Lord Woolf made ease of settlement a primary objective of his reforms for a good reason. Too many cases go to court simply because of the momentum of the claim process, when in fact the parties simply need to get together to discuss the issue. This is particularly true if you are in a dispute in which it is important to preserve an existing relationship. A negotiated settlement is far superior to a court judgement when dealing with a neighbour or business partner. It also normally means that both parties will spend less on legal costs. This may not make lawyers happy, but it is a great weight off of the minds of claimants.

Consider Your Objectives

Of course, settlement is not always the best option for your claim.
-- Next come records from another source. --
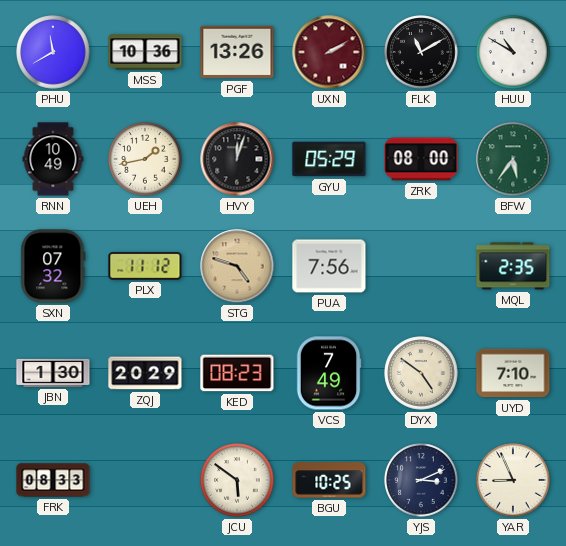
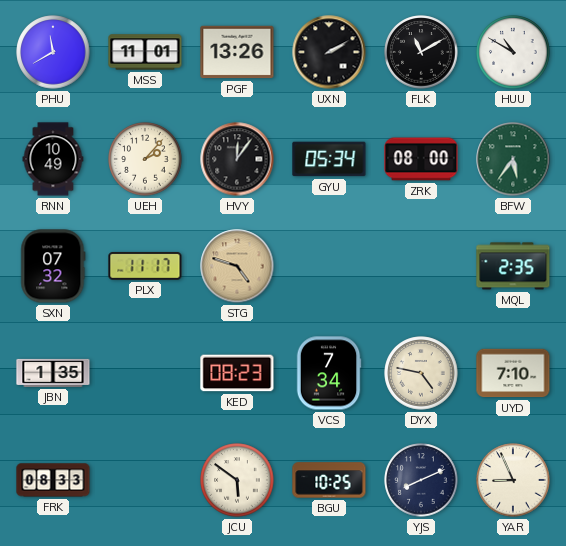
MSS: 10:36 -> 11:01
UXN dial: burgundy -> black
UEH: 1:43 -> 2:07
HVY: 12:03 -> 12:06
GYU: 05:29 -> 05:34
PLX: 11:12 -> 11:17
PUA: 7:56 -> none
JBN: 1:30 -> 1:35
ZQJ: 20:29 -> none
VCS: 7:49 -> 7:34
DYX: 4:51 -> 4:47
YJS: 3:11 -> 8:11
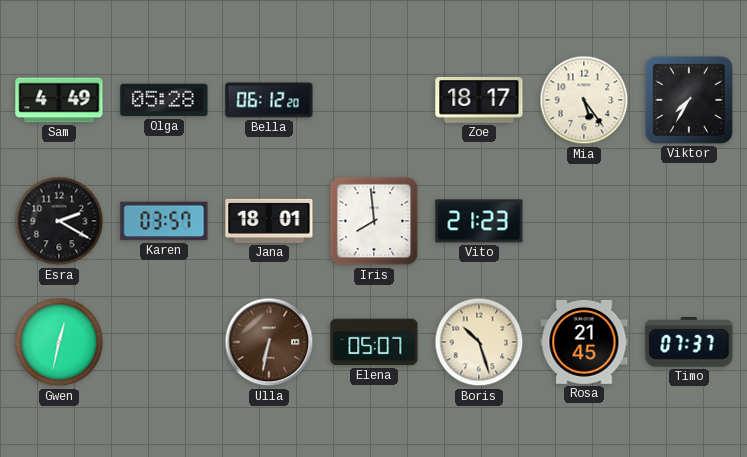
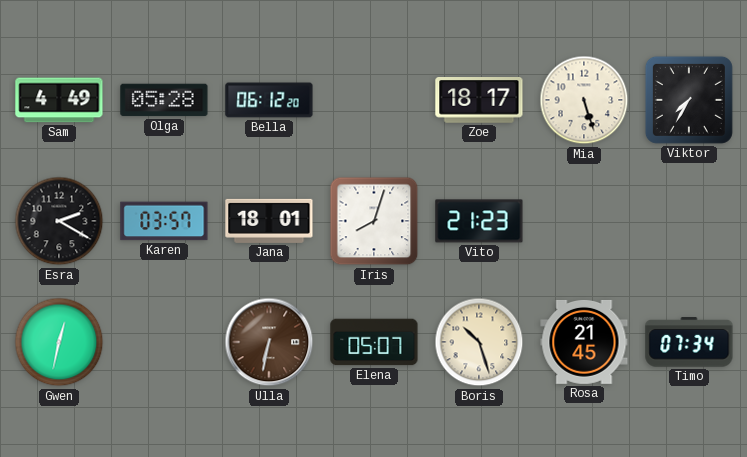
Mia: 5:24 -> 5:27
Iris: 7:59 -> 8:03
Timo: 07:37 -> 07:34
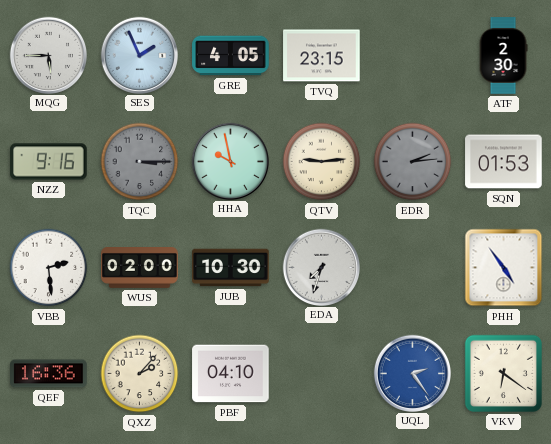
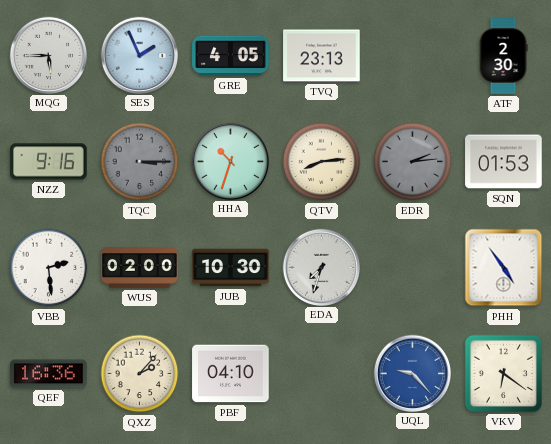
TVQ: 23:15 -> 23:13
HHA: 9:58 -> 10:33
QTV: 9:14 -> 8:14
UQL: 2:24 -> 9:23
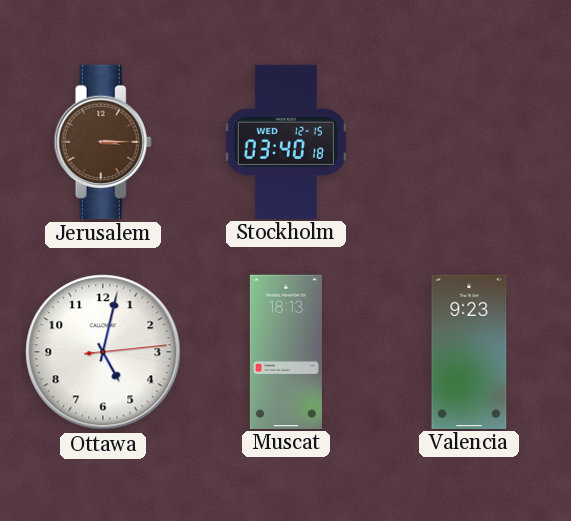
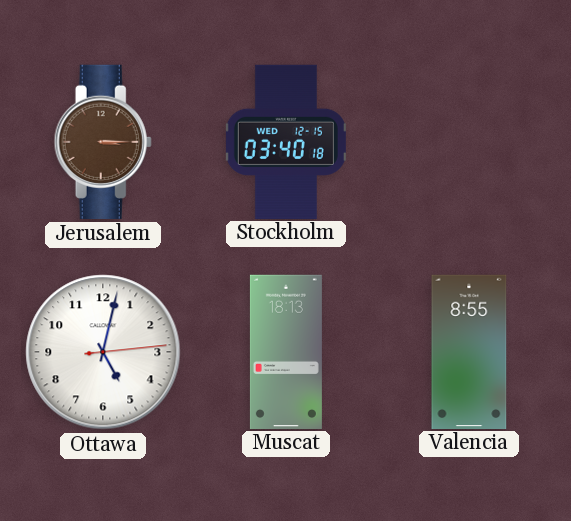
Valencia: 9:23 -> 8:55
It may be that you do not trust the other party to stick to their side of an agreement, and consider that you may have to go to court for enforcement in any event. You may feel that the opposite party simply does not have a leg to stand on in their defence, and that they are drastically overestimating their chances. In addition, it may be that you simply want ‘your day in court’, and nothing less than the full process of litigation will satisfy you. As long as you are willing to bear the burden of potential legal costs should you lose, there is nothing wrong with this. As long as you have properly thought through what you are trying to achieve with your claim, not settling can be perfectly sensible.

Calculate Your BATNA

One of the best ways to keep the financial cases for settlement and continued litigation at the front of your mind is to calculate your ‘Best Alternative To A Negotiated Settlement’ (BATNA). In essence, this is the sum of money which you feel it is likely you will receive if the case goes to trial. For example, if you were to feel that your claim is worth £100,000, and that there is a 75% likelihood of success at court, your BATNA would be around £75,000. This is the sum below which no settlement offer should be accepted. Clearly, if your opponent is offering £50,000 to settle the case immediately, it will not be worth your while financially to accept. However, remember to consider the stress of litigation when making any decision, along with your key objectives. Decisions on whether to settle can ultimately only be made by taking all of the circumstances into account.